- BRIEF: The expected output is the line holding "К научным исследованиям активно привлекаются" plus every line after it through the end of the listing, copied exactly.

── INFORMATION PROVIDED

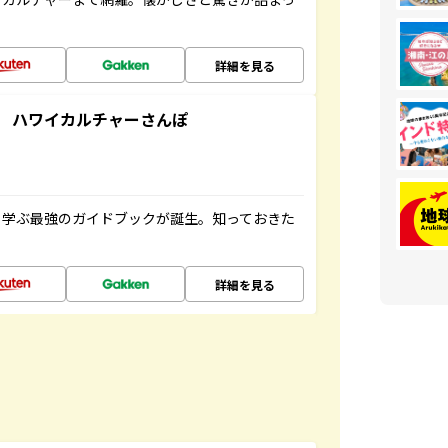
詳細を見る
 ハワイカルチャーさんぽ
く学ぶ最強のガイドブックが誕生。知っておきた
詳細を見る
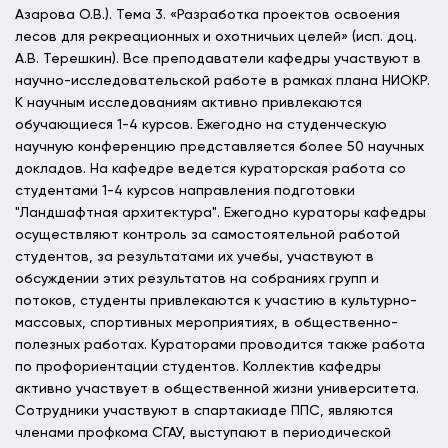
Азарова О.В.). Тема 3. «Разработка проектов освоения
лесов для рекреационных и охотничьих целей» (исп. доц.
А.В. Терешкин). Все преподаватели кафедры участвуют в
научно-исследовательской работе в рамках плана НИОКР.
К научным исследованиям активно привлекаются
обучающиеся 1-4 курсов. Ежегодно на студенческую
научную конференцию представляется более 50 научных
докладов. На кафедре ведется кураторская работа со
студентами 1-4 курсов направления подготовки
"Ландшафтная архитектура". Ежегодно кураторы кафедры
осуществляют контроль за самостоятельной работой
студентов, за результатами их учебы, участвуют в
обсуждении этих результатов на собраниях групп и
потоков, студенты привлекаются к участию в культурно-
массовых, спортивных мероприятиях, в общественно-
полезных работах. Кураторами проводится также работа
по профориентации студентов. Коллектив кафедры
активно участвует в общественной жизни университета.
Сотрудники участвуют в спартакиаде ППС, являются
членами профкома СГАУ, выступают в периодической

────

- ANSWER SPACE:
К научным исследованиям активно привлекаются
обучающиеся 1-4 курсов. Ежегодно на студенческую
научную конференцию представляется более 50 научных
докладов. На кафедре ведется кураторская работа со
студентами 1-4 курсов направления подготовки
"Ландшафтная архитектура". Ежегодно кураторы кафедры
осуществляют контроль за самостоятельной работой
студентов, за результатами их учебы, участвуют в
обсуждении этих результатов на собраниях групп и
потоков, студенты привлекаются к участию в культурно-
массовых, спортивных мероприятиях, в общественно-
полезных работах. Кураторами проводится также работа
по профориентации студентов. Коллектив кафедры
активно участвует в общественной жизни университета.
Сотрудники участвуют в спартакиаде ППС, являются
членами профкома СГАУ, выступают в периодической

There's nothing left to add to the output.